Al ex Presidente, que quiso convertirse en el “líder del Tercer Mundo” y gastó el patrimonio de los mexicanos para lograrlo, lo recordaremos como un hombre mezquino y criminal. Su participación en las dos masacres de estado contra estudiantes nunca la olvidará nuestra historia. Sus manos se bañaron de sangre inocente.
En 1968 obedeció la orden de Gustavo Díaz Ordaz de frenar las manifestaciones de estudiantes con el uso del ejército en Tlatelolco. En 1971 envió a los “halcones” paramilitares a reprimir otra manifestación sin piedad. En la película ganadora del Oscar, Alfonso Cuarón pudo recrear el evento con extraordinario realismo. Como siempre, echó la culpa al jefe de Gobierno del D.F., Alfonso Martínez Domínguez, cuando un hecho de esa magnitud nunca se hacía sin la autorización de Los Pinos.
Echeverría era receloso de cualquier otro poder, de cualquier otro hombre brillante que pudiera hacerle sombra. A Juan José Torres Landa, el mejor gobernador que ha tenido Guanajuato, lo exilió en la embajada de Brasil. A Hugo B. Margain lo quitó de la Secretaría de Hacienda cuando el funcionario le dijo que el país no debía emitir más dinero y deuda, que sería un error. Lo envió de embajador al Reino Unido y nombró a José López Portillo en su lugar. Una decisión fatal.
Echeverría fue un hombre corrupto. Tenemos pruebas en Guanajuato con el destino de nuestra Casa Colorada en la capital. Luis H. Ducoing, para complacerlo, le entregó una construcción extraordinaria cerca de El Pípila para su “Centro de Estudios del Tercer Mundo”, inmueble que luego pasó a ser de su propiedad sin haber pagado un céntimo. Se la robó.
El ex Presidente, de ceño severo y mirada vacía, de larguísimas peroratas, enfrentó a los empresarios mexicanos con la sociedad civil. Atacó al Grupo Monterrey por su éxito y valía. Tenía un resentimiento tremendo con aquellos que alcanzaban el éxito, salvo de sus empresarios socios y allegados.
Odió a sus amigos cuando no se sometían a sus alucinaciones. A Julio Scherer, entonces director de Excélsior, le hizo la guerra hasta expulsarlo de la cooperativa editorial porque se atrevía a hacer periodismo libre y no se arrodillaba ante su poder.

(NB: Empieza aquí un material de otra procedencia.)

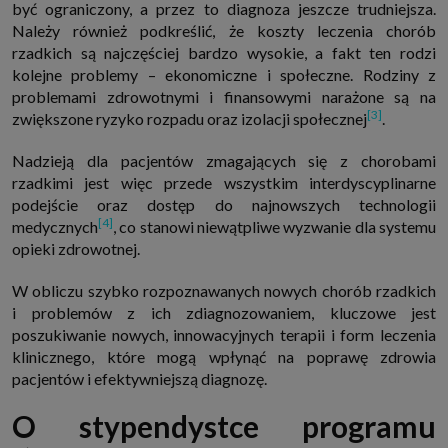
być ograniczony, a przez to diagnoza jeszcze trudniejsza.
Należy również podkreślić, że koszty leczenia chorób
rzadkich są najczęściej bardzo wysokie, a fakt ten rodzi
kolejne problemy – ekonomiczne i społeczne. Rodziny z
problemami zdrowotnymi i finansowymi narażone są na
[3]
zwiększone ryzyko rozpadu oraz izolacji społecznej
.
Nadzieją dla pacjentów zmagających się z chorobami
rzadkimi jest więc przede wszystkim interdyscyplinarne
podejście oraz dostęp do najnowszych technologii
[4]
medycznych
, co stanowi niewątpliwe wyzwanie dla systemu
opieki zdrowotnej.
W obliczu szybko rozpoznawanych nowych chorób rzadkich
i problemów z ich zdiagnozowaniem, kluczowe jest
poszukiwanie nowych, innowacyjnych terapii i form leczenia
klinicznego, które mogą wpłynąć na poprawę zdrowia
pacjentów i efektywniejszą diagnozę.
O stypendystce programu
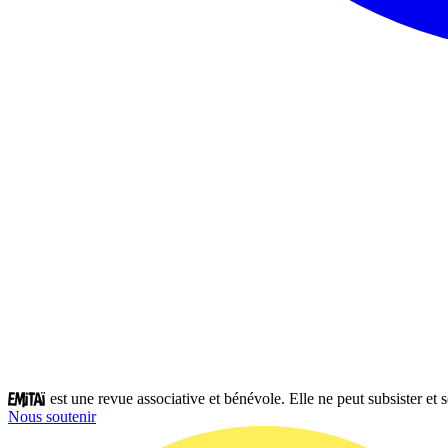
est une revue associative et bénévole. Elle ne peut subsister et
Nous soutenir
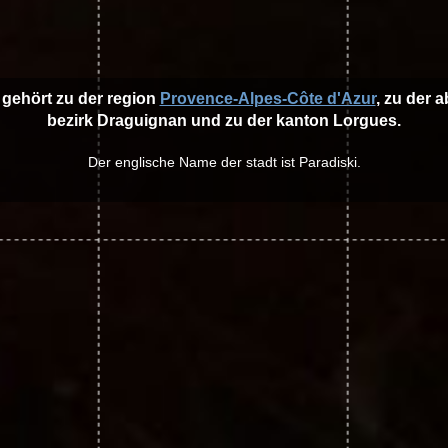
 gehört zu der region
Provence-Alpes-Côte d'Azur
, zu der 
bezirk Draguignan und zu der kanton Lorgues.
Der englische Name der stadt ist Paradiski.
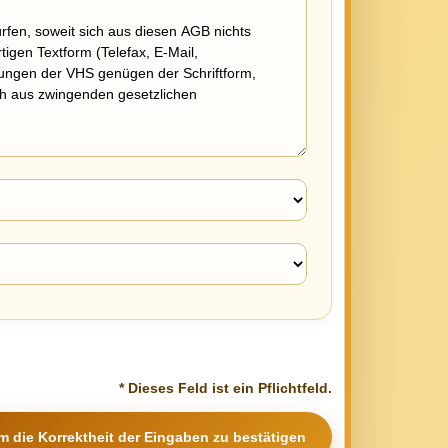
* Dieses Feld ist ein Pflichtfeld.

El hombre se enriqueció por medio de concesiones, adquisiciones de medios de comunicación y otras corruptelas típicas de los presidentes. Fue el primer sexenio donde las instituciones perdieron sobriedad, cuando lo mismo se volcaba en apoyos a Salvador Allende y a Fidel Castro, que exterminaba la guerrilla de izquierda.

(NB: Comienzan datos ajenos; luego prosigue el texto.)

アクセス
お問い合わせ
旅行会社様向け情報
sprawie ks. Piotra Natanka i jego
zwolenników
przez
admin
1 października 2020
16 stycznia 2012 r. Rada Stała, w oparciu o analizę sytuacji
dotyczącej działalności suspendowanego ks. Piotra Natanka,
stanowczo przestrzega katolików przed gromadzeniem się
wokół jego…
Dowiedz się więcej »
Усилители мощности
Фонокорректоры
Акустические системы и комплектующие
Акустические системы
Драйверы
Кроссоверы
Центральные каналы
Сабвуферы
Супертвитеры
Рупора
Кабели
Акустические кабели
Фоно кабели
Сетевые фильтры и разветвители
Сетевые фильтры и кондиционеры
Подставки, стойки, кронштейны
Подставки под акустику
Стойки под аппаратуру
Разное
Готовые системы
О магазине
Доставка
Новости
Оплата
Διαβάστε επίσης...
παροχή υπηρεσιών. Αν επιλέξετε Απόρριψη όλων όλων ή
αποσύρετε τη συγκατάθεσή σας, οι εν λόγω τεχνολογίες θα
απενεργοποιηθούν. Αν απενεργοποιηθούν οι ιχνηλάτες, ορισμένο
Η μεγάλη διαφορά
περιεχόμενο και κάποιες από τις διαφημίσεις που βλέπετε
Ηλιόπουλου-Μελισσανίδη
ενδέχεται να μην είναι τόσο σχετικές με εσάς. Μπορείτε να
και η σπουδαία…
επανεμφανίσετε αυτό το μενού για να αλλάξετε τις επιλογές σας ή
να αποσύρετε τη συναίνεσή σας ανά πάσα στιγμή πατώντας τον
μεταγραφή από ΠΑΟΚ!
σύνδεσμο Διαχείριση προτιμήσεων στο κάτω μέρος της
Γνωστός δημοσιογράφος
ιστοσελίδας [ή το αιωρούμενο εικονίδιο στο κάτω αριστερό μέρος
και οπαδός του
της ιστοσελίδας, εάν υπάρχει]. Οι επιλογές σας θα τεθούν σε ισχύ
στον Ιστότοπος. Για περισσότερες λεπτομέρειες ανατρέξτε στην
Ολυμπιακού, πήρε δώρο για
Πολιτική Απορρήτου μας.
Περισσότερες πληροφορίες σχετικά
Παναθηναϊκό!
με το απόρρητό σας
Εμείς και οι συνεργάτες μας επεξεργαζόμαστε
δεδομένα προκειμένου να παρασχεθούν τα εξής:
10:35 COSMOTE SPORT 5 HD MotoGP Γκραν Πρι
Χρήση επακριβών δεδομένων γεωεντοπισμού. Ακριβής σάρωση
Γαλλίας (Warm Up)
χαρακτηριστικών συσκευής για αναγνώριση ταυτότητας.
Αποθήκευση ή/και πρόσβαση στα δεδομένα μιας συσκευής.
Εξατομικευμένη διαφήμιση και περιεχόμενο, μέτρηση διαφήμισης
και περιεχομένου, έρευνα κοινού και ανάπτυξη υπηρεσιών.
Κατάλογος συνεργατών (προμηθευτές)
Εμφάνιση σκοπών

Gustavo Díaz Ordaz reconoció que el peor error de su vida había sido convertirlo en Presidente porque lo traicionó desde la campaña cuando pidió un minuto de silencio por las víctimas del 68, cuando él había sido el brazo ejecutor.

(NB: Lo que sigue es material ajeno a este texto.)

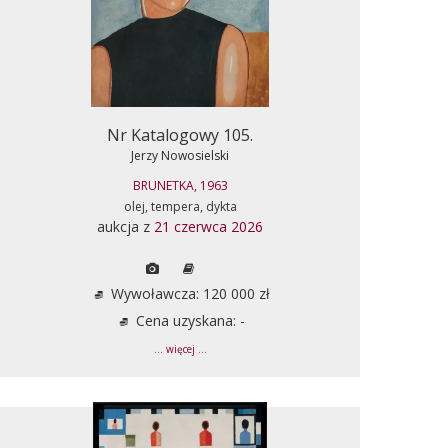
Nr Katalogowy 105.
Jerzy Nowosielski
BRUNETKA, 1963
olej, tempera, dykta
aukcja z
21 czerwca 2026
Wywoławcza: 120 000 zł
Cena uzyskana: -
... więcej ...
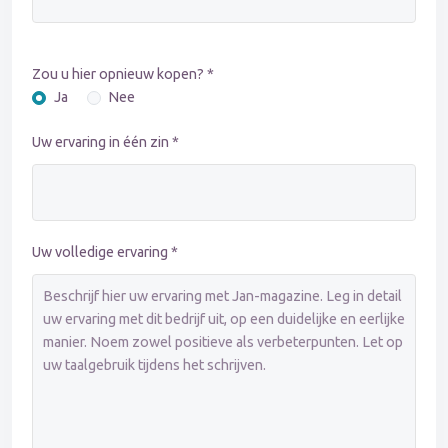
Zou u hier opnieuw kopen? *
Ja
Nee
Uw ervaring in één zin *
Uw volledige ervaring *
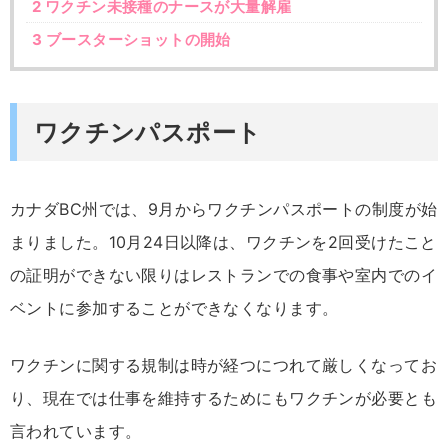
2
ワクチン未接種のナースが大量解雇
3
ブースターショットの開始
ワクチンパスポート
カナダBC州では、9月からワクチンパスポートの制度が始
まりました。10月24日以降は、ワクチンを2回受けたこと
の証明ができない限りはレストランでの食事や室内でのイ
ベントに参加することができなくなります。
ワクチンに関する規制は時が経つにつれて厳しくなってお
り、現在では仕事を維持するためにもワクチンが必要とも
言われています。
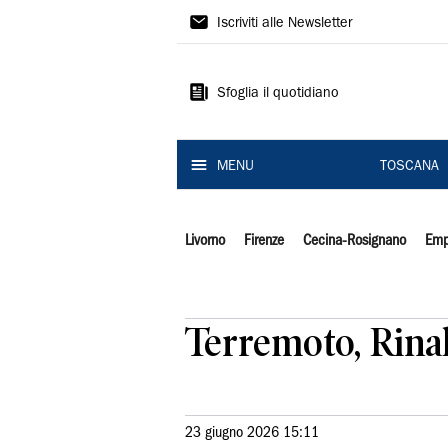
Il
Iscriviti alle Newsletter
Tirreno
Sfoglia il quotidiano
MENU
TOSCANA
Livorno
Firenze
Cecina-Rosignano
Emp
Terremoto, Rinald
23 giugno 2026 15:11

México tuvo un antes y un después. Pudimos tener un destino parecido a Corea del Sur pero perdimos la estabilidad económica lograda durante dos décadas; tuvimos que comenzar de nuevo en 1976 cuando su gobierno “había gastado los ahorros de abuelita”, según don Antonio Ortiz Mena, el artífice del crecimiento sostenido de los sesenta. Ayer el periódico Reforma sólo llevaba una pequeña condolencia de un octavo de página de la familia Farrel. La historia lo juzgó y nadie lo extrañará.